Mein Favorit war ein Mann Mitte 40, der nichts ausser einer ledernen Batman- Maske getragen hat.
Körper in den verschiedensten Formen, eng an einander tanzend, zwischen Lack, Leder, Nebel und Schweiss sind beeindruckend schön. Unverfrorener Sex auf der Couch im Raucher*innenraum erschien mir hemmungslos selbstbewusst. Mein Favorit war ein Mann Mitte 40, der nichts ausser einer ledernen Batman- Maske getragen hat.
Nzzzz dum kz: Techno.
nzzzz nzzzz nnzzzzz nzzzz nzzzzz dum dum dum dum bam bam bam nzzzzzz nzzzz nz nz nz nz nz nz nz nz nz nz nz nz nz nz nz nz nz nz wuuuuuuuuuuu kz kz kz kz kz kz kz kz kz kz kz kz kz tmm tmm tmm tmm tmm tmm tmm tmm tmm tmm.
In der Welt der Schmerzen zuhause: Brigade Brut. (Foto: Sam Aebi/Neubad)
Wer am letzten Samstag auf der Neujahrsparty im Neubad war, konnte miterleben, wie die Geschichte der Titanic von Brigade Brut im Wrestling-Stil erzählt wurde. Der Poolbereich wurde zum Schiff, welches auf einen Eisberg zusteuert, bis eine tobende Masse lustentbrannt applaudiert, weil Rose mit ein paar geschickten Handgriffen Jack auf den Deckboden knallt und ausknockt.

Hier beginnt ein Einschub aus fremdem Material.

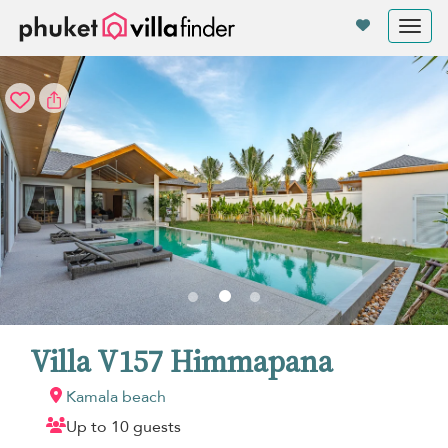
Your cookie settings
Tog
nav
Villa V157 Himmapana
Kamala beach
Up to 10 guests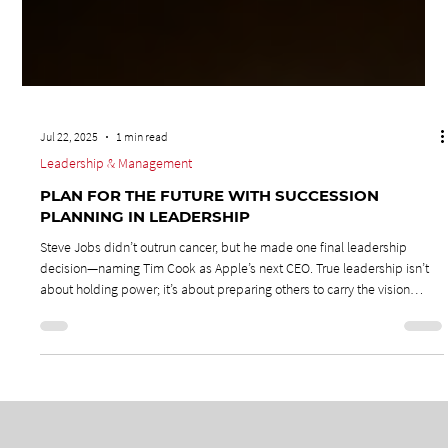
Jul 22, 2025
1 min read
Leadership & Management
PLAN FOR THE FUTURE WITH SUCCESSION
PLANNING IN LEADERSHIP
Steve Jobs didn’t outrun cancer, but he made one final leadership
decision—naming Tim Cook as Apple’s next CEO. True leadership isn’t
about holding power; it’s about preparing others to carry the vision
forward. Leaders must mentor, train, and hand over with purpose,
because “now” never lasts.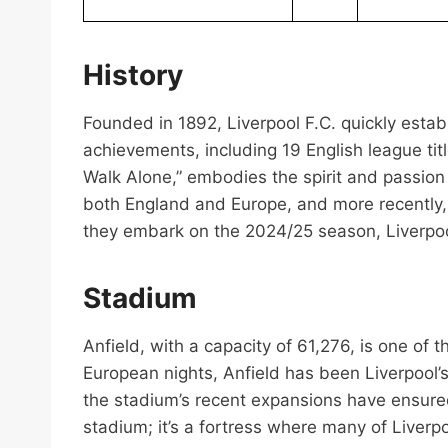
History
Founded in 1892, Liverpool F.C. quickly establi
achievements, including 19 English league ti
Walk Alone,” embodies the spirit and passion
both England and Europe, and more recently, 
they embark on the 2024/25 season, Liverpoo
Stadium
Anfield, with a capacity of 61,276, is one of 
European nights, Anfield has been Liverpool’
the stadium’s recent expansions have ensured 
stadium; it’s a fortress where many of Liverp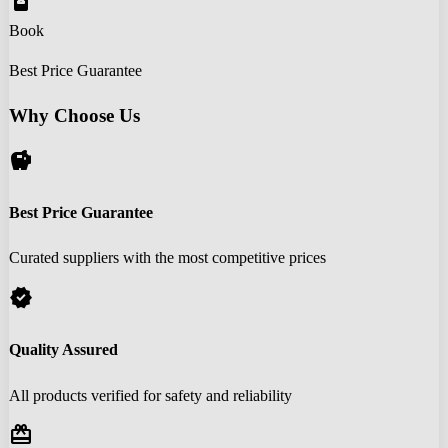
book_online
Book
Best Price Guarantee
Why Choose Us
savings
Best Price Guarantee
Curated suppliers with the most competitive prices
verified
Quality Assured
All products verified for safety and reliability
redeem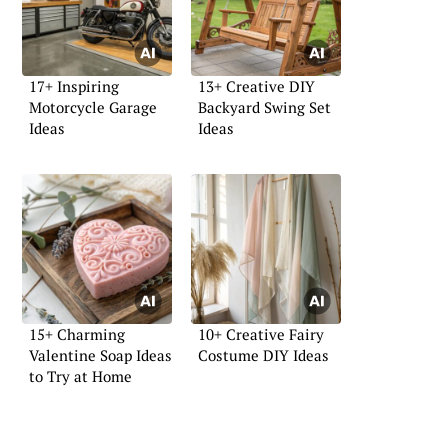
17+ Inspiring
13+ Creative DIY
Motorcycle Garage
Backyard Swing Set
Ideas
Ideas
15+ Charming
10+ Creative Fairy
Valentine Soap Ideas
Costume DIY Ideas
to Try at Home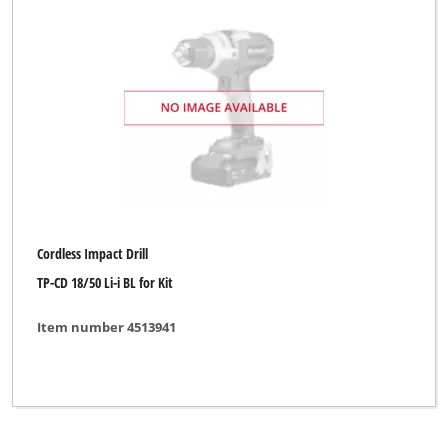
Global
Kraftronic
McKenzie
McKenzie PRO
Ozito
Workzone Titanium
Cordless Impact Drill
XU1
TP-CD 18/50 Li-i BL for Kit
Yellow Profi Line
Item number 4513941
Yellow Profi Line NG
Clear all filters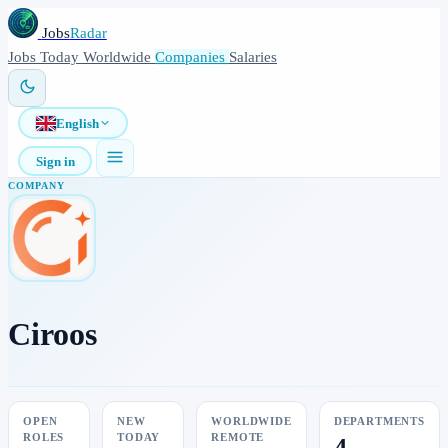
Jobs
Radar
Jobs
Today
Worldwide
Companies
Salaries
English
Sign in
COMPANY
Ciroos
OPEN
NEW
WORLDWIDE
DEPARTMENTS
ROLES
TODAY
REMOTE
4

Grandios! Rhythmische Pausen liefern singende Drag-Queens und rappende Wrestler*innen.
Der Club kann etwas Mystisches erzeugen.
Immer wieder wurden Nachtclubs und Kulturhäuser zu einem Spielplatz für mich. In meinem früheren Lieblingsclub stehen 5 Telefone. Wird eines abgehoben, klingeln alle anderen. Zwar sind die Gespräch, die dadurch zustande kommen zu 90 Prozent Pizzabestellungen, doch die Simplizität mit derer etwas das jede*r in der Hosentasche trägt zu einem Spielgerät wird, zeigt das Potenzial auf, das der Raum Club bereithält. Er weckt in den Schlummer versetzte Kinder. Und er kann sogar etwas Mystisches erzeugen.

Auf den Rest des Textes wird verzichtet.